**EXERCISE DATA**
========

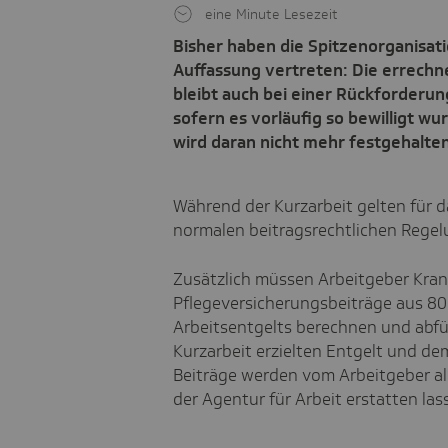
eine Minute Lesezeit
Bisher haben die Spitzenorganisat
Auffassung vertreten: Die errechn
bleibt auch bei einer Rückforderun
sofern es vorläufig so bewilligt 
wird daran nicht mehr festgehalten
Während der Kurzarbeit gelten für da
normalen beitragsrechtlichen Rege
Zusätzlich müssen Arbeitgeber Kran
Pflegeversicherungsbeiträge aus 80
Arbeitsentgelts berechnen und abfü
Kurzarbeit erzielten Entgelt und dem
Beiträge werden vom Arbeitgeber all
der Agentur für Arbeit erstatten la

========

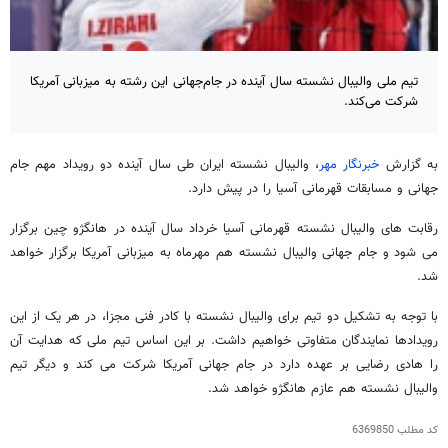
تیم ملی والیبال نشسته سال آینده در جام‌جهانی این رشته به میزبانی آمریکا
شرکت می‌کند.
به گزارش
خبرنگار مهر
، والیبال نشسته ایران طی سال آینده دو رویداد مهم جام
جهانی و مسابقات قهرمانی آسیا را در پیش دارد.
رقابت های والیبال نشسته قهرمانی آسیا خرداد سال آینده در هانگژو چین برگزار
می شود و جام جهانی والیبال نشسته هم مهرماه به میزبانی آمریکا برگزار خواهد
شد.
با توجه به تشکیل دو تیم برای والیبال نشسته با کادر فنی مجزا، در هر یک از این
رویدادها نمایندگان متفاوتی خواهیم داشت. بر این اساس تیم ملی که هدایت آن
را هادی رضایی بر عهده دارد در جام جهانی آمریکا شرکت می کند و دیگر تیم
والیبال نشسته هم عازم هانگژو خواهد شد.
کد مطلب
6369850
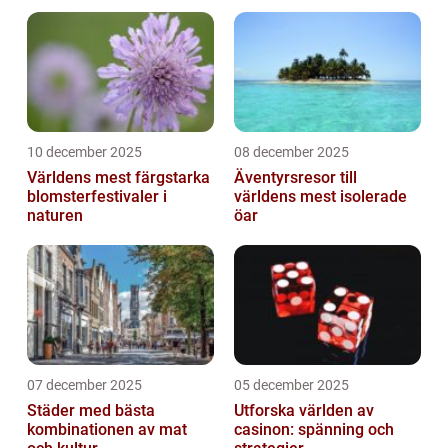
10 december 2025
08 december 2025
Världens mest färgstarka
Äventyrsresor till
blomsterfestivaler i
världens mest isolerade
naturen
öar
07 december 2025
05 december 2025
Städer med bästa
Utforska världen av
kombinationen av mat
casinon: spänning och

========

**ABOUT THIS EXERCISE**
Give back exactly the lines of the listing above that run from the line with "05 december 2025" to the line with "casinon: spänning och", inclusive.

**RESPONSE TO THIS EXERCISE**
05 december 2025
Städer med bästa
Utforska världen av
kombinationen av mat
casinon: spänning och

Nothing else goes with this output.